The current debate over Gulf War II appears to have taken a similar myopic turn in the press and Congress, with critics focusing solely upon WMD. If there are no WMD, the argument runs, then initiating military action against Saddam Hussein was improper. However, from the perspective of the troops who fought to liberate Iraq, the presence or absence of WMD has no bearing upon their willingness to fight in this military operation.
The difference between the critics in Washington/London and the opinions of the soldiers serving in Iraq is simple. The troops have actually seen Iraq and based their opinions on experience, rather than forming their opinions from the political agendas of party leadership or the ratings battles of networks. To the soldiers and Marines who liberated Iraq, the war is about ending a rogue regime that threatenedinternational peace, conducted genocide against its own people and methodically terrorized innocent civilians.

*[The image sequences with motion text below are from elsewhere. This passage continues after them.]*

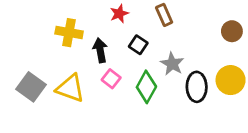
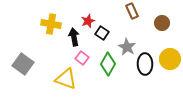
red star: (119, 14) -> (88, 21), moved
brown rectangle: (164, 15) -> (132, 11), moved
brown circle: (232, 31) -> (162, 23), moved
yellow triangle: (70, 88) -> (66, 79), moved

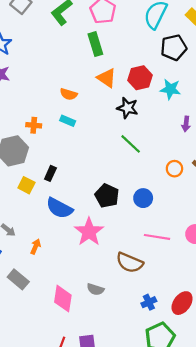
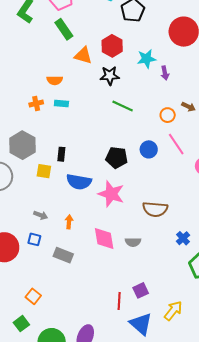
cyan star: (170, 89) -> (146, 59), moved
orange cross: (34, 125) -> (36, 103), moved
pink line: (157, 237) -> (176, 144), moved, turned 65
pink diamond: (63, 299) -> (104, 239), moved

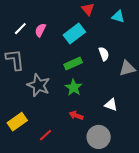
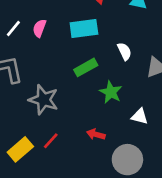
cyan rectangle: (74, 33) -> (84, 28), turned 35
green star: (74, 87) -> (111, 92), moved
red line: (46, 135) -> (51, 141), moved

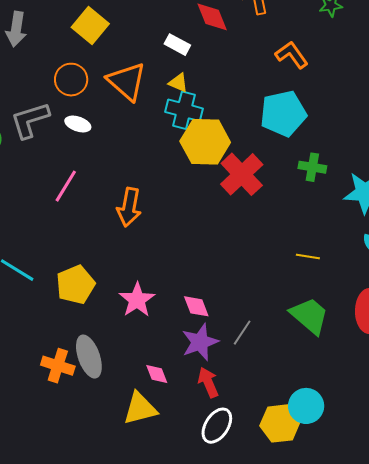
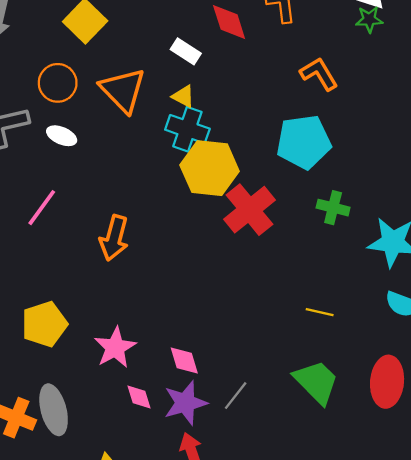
pink diamond: (157, 374) -> (139, 397), moved

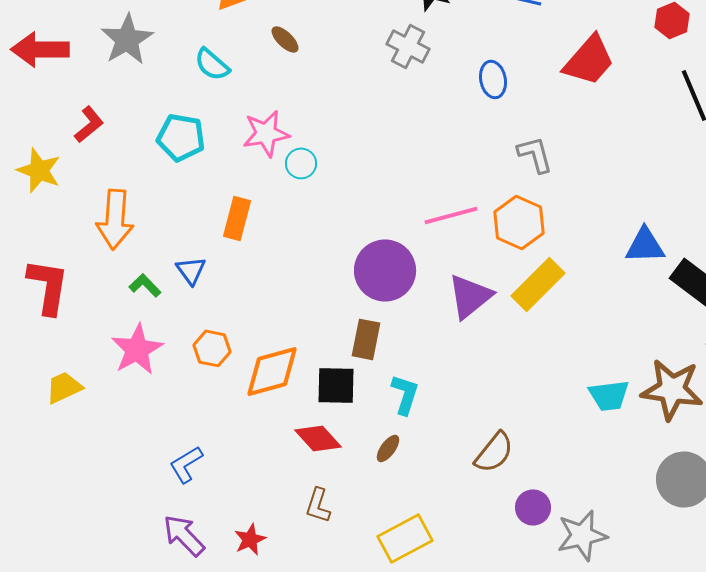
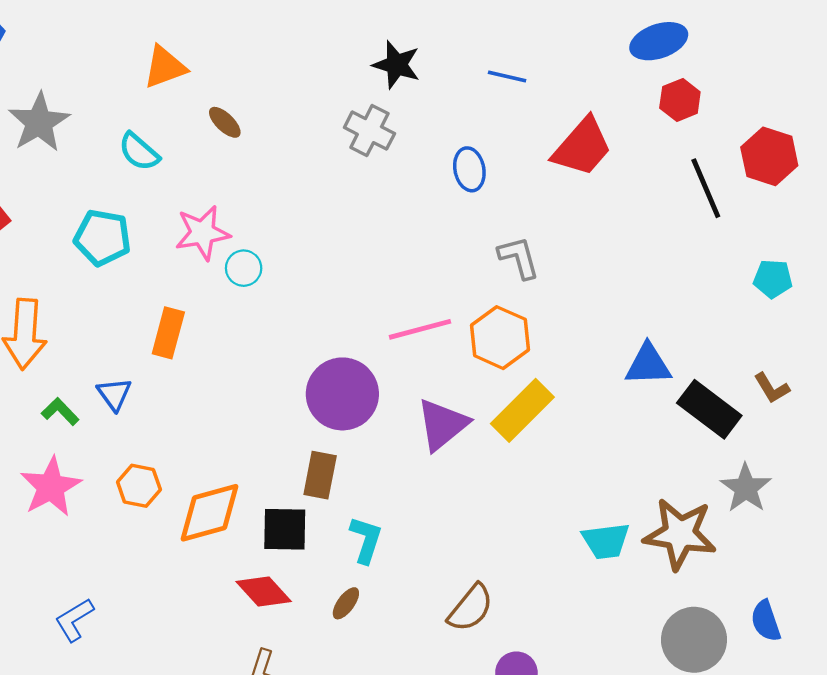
blue L-shape: (186, 464) -> (74, 620), moved

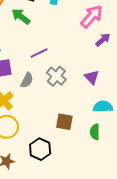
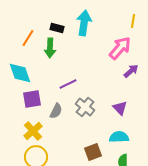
green arrow: (21, 16) -> (50, 48), turned -126
cyan semicircle: (103, 107) -> (119, 137), moved
brown square: (64, 122) -> (93, 152), turned -30

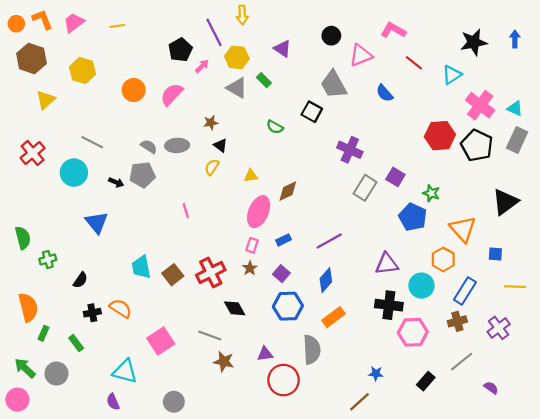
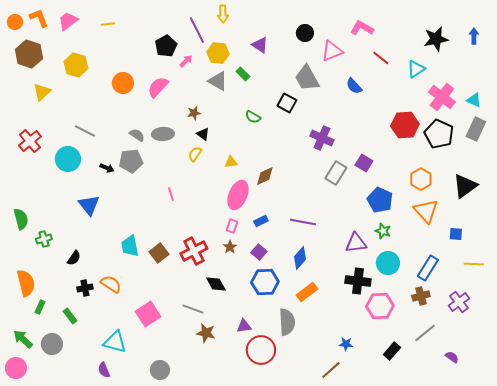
green star: (431, 193) -> (383, 231), moved
purple line: (329, 241) -> (303, 222), turned 40
orange hexagon: (443, 259) -> (421, 179), moved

Every military service member finds their own reason for tolerating the anxiety, uncertainty and discomfort of a combat zone far from home. First and foremost, soldiers fight to preserve the lives of their comrades with whom they serve. However, this is the most educated military in history, with most noncommissioned officers and enlisted personnel possessing college credits or degrees. They are smart and expect a valid reason for leaving their families to risk their lives. This Army has found that reason in observing the suffering of the Iraqi people under Saddam Hussein — suffering which reflects his contempt for the values that Americans have fought for since the Revolutionary War.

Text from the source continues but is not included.